PT Telkom Indonesia (Persero) Tbk (Telkom) menunjukkan komitmennya dalam bidang digital dengan berpartisipasi dalam Digital Transformation Indonesia Conference & Expo (DTI-CX) 2026 yang berlangsung di Jakarta baru-baru ini. Dalam event tersebut, Telkom menghadirkan tiga zona tematik, yaitu Digital Transformation Zone, AI Zone, dan Cyber Security Zone, yang masing-masing menampilkan berbagai kapabilitas serta solusi digital untuk memenuhi tuntutan transformasi industri yang terus berkembang.
Ketiga zona ini mencerminkan kompetensi Telkom dalam menyediakan solusi digital yang komprehensif. Salah satu zona yang menarik perhatian adalah AI Zone, yang memperkenalkan AIcosystem, ekosistem kecerdasan buatan dari TelkomGroup yang mengintegrasikan berbagai kapabilitas dan solusi berbasis AI.
Di dalam AIcosystem, terdapat lapisan AI Solutions & Applications. Salah satu inisiatif yang diusung adalah Telkom AI Center of Excellence (AI CoE) melalui pilar AI Hub, yang berfungsi sebagai pusat penyedia solusi kecerdasan buatan yang telah teruji dan dirancang untuk memenuhi kebutuhan berbagai sektor industri.
Beberapa solusi yang diperkenalkan di area ini mencakup Omni Communication Assistant (OCA), PrivateGPT, DIP (Decision Intelligence Platform), dan AI CCTV Analytics. Dari berbagai solusi yang ditampilkan, OCA menjadi produk unggulan yang mendapat perhatian khusus dari Telkom.

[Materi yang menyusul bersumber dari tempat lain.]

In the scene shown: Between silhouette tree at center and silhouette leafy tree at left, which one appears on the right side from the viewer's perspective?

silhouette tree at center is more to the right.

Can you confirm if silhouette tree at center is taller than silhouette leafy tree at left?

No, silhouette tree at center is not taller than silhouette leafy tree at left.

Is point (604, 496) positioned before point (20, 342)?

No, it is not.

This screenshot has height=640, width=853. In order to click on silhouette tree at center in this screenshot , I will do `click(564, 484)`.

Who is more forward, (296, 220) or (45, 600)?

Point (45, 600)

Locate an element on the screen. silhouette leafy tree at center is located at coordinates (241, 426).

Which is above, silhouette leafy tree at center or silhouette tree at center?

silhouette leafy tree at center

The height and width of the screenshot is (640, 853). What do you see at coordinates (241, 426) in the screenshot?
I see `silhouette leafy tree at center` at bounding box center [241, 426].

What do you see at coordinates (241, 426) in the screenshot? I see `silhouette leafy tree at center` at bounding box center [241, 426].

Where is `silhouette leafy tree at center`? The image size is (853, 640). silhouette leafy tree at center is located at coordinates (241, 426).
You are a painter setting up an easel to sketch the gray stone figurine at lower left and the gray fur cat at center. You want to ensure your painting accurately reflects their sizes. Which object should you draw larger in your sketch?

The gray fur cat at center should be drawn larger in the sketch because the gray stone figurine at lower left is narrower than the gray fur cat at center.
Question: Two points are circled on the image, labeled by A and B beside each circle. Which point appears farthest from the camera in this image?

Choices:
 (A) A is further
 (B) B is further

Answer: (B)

Platform OCA menggunakan kecerdasan buatan untuk membantu perusahaan dalam mengelola interaksi dengan pelanggan dengan cara yang lebih terintegrasi, efisien, dan responsif. Saat mengunjungi acara tersebut, Direktur IT Digital Telkom, Faizal Rochmad Djoemadi, menekankan bahwa DTI-CX merupakan momen strategis bagi perusahaan untuk memperlihatkan kesiapan teknologi masa depan.

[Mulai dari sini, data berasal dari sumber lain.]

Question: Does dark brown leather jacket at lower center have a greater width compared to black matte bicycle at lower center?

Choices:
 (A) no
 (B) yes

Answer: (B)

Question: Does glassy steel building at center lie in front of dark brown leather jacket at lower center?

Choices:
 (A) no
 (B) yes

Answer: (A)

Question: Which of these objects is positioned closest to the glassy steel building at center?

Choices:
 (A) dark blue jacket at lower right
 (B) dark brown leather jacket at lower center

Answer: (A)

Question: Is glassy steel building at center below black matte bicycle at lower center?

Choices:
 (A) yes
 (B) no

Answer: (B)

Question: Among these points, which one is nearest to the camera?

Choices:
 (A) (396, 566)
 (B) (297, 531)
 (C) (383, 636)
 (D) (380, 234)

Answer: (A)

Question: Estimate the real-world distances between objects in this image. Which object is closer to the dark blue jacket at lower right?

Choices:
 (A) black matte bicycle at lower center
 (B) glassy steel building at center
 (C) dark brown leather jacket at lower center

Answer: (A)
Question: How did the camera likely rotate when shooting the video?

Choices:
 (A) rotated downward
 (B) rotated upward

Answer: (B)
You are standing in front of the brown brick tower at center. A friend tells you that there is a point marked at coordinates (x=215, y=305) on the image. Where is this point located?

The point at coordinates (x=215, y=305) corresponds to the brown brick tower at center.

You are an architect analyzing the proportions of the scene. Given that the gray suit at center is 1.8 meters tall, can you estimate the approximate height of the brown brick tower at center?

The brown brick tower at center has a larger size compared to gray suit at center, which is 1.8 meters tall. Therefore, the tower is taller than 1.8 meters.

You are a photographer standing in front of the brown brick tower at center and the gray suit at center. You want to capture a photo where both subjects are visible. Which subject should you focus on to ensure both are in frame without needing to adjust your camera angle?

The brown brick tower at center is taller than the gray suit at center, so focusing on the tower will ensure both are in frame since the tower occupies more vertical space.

Ia juga menjelaskan bahwa penggunaan kecerdasan buatan saat ini bukan lagi sekadar tren teknologi. “AI telah menjadi fondasi kritikal bagi setiap industri untuk meningkatkan efisiensi operasional, mempercepat pertumbuhan bisnis, sekaligus menciptakan pengalaman digital yang lebih responsif dan berpusat pada pelanggan,” ungkapnya.
Advertisement
OCA Mendukung Manajemen Interaksi Pelanggan dengan AI
OCA menjawab kebutuhan tersebut dengan menyediakan berbagai kapabilitas yang dirancang untuk mendukung pengelolaan interaksi pelanggan secara menyeluruh. Salah satu fitur unggulannya adalah OCA Interaction yang mengintegrasikan berbagai saluran komunikasi pelanggan ke dalam satu dasbor terpadu dan dilengkapi dengan sistem tiket. Dengan kapabilitas ini, perusahaan dapat mengelola interaksi serta proses penyelesaian masalah pelanggan dengan lebih terstruktur, dibantu oleh fitur berbasis AI seperti "AI Reply", "AI Translate", "AI Enhance", dan "AI Summary".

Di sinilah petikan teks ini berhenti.